Angin gunung meniup kencang mengibar-ngibarkan lengan baju dan jenggot mereka yang sudah pada putih. Mereka duduk bersila merupakan lingkaran segi tiga dengan tak bergerak.

Pada saat itu berkelebat banyak bayangan dan lima orang kakek yang dikepalai oleh seorang muka hitam membentak, “Sam-wi locianpwee penghuni puncak Tay-san, perkenankan kami utusan dari Thay-bengcu menghadap untuk menerima harta pusaka peninggalan Sui-kek Siansu yang mulia.”

“Siapa Thay-bengcu?” kakek muka pucat membuka matanya dan memandang tajam.

“Thay-bengcu adalah beng-cu (pimpinan) kami yang terbesar di Barat dan mengutus kami untuk menerima kitab dan pedang Sui-kek Siansu!”

Kakek muka hitam yang bukan lain adalah Nakayarinta itu memberi isyarat kepada kawan-kawannya untuk mengurung tempat itu. Empat orang kawannya yang bukan lain adalah Te Thian Lomo, Thay-lek-hui-mo, Bu-tek Sianli dan Kwan-tiong Tok-ong mengurung ke tiga orang kakek dengan sikap mengancam.

“Sie-wie (tuan-tuan berempat) ini hendak berbuat apakah di puncak ini, di sini tidak ada pedang dan kitab seperti kalian maksudkan. Harap sie-wi segera kembali saja turun gunung dan sampaikan salam hormat kami Tay-san Sam-lo-jin untuk beng-cu kalian di barat dan jangan mengganggu kami.”

“Sebelum pedang dan kitab kami dapatkan, kami tidak akan turun gunung!” Bu-tek Sianli berkata dan menggerakkan pedangnya melintang di depan dada.

“Begitukah?”

“Benar! Demi perintah Beng-cu kami yang mulia, kami tunaikan tugas walaupun dengan mempertaruhkan nyawa kami!” Nakayarinta si kakek muka hitam telah mengeluarkan tongkat ular kobranya.

“Aaaya....... bukankah cong-su ini Nakayarinta dari Anapurna. Celaka, kali ini puncak Tay-san akan merupakan bencana yang hebat. He, Nakayarinta....... di sini tidak ada pedang dan kitab, lebih baik kalian tidak susah-susah mencari-cari di sini!” Si kakek muka Ji-lay-hud menggoyang-goyangkan tangannya!

“Muka tebal, siapa bilang di sini tidak ada kitab dan pedang. Kalian kira kami tidak tahu, kitab dan pedang itu dititipkan oleh locianpwe Sui-kek Siansu kepada kalian. Cepat berikan, jangan sampai kami naik darah!”

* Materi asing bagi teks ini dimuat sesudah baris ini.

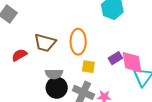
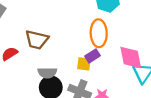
orange ellipse: (78, 42) -> (99, 33), moved
purple rectangle: (115, 58) -> (92, 56), moved

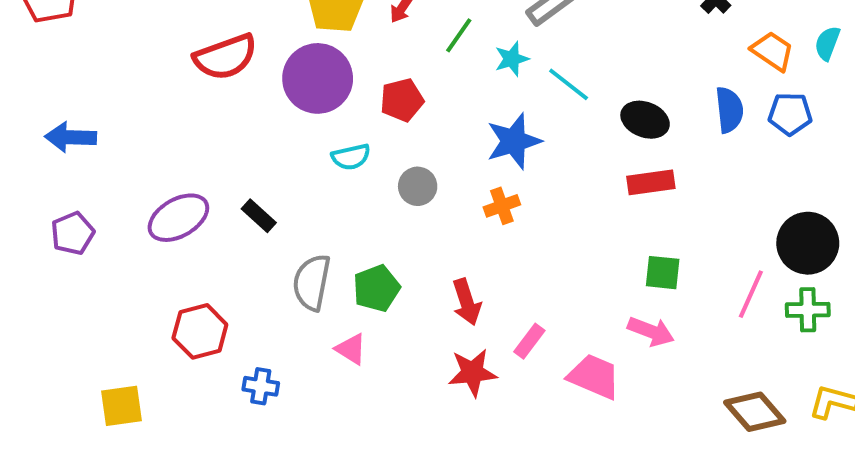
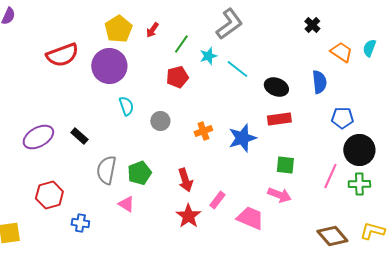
red pentagon: (402, 100) -> (177, 77), moved
blue pentagon: (790, 114) -> (342, 118), moved
blue star: (514, 141) -> (242, 138), moved
cyan semicircle: (351, 157) -> (126, 106), turned -96
red star: (472, 373) -> (188, 216), turned -30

“Ha-ha-ha, Thay-lek-hui-mo juga tidak ketinggalan mengunjungi puncak. Sahdu, sahdu, akan ramailah puncak ini nanti malam. Entah manusia mana yang mendesas-desuskan tentang pusaka Sui-kek Siansu sehingga iblis dari Barat dan Utara sampai ke tempat ini. Sahdu, sahdu, sahdu!”

Kakek yang bergelang anting-anting pada telinganya itu mengetuk-ngetukkan tangannya ke tanah. Kemudian merangkapkan kedua tangan ke dada, seperti orang berdoa.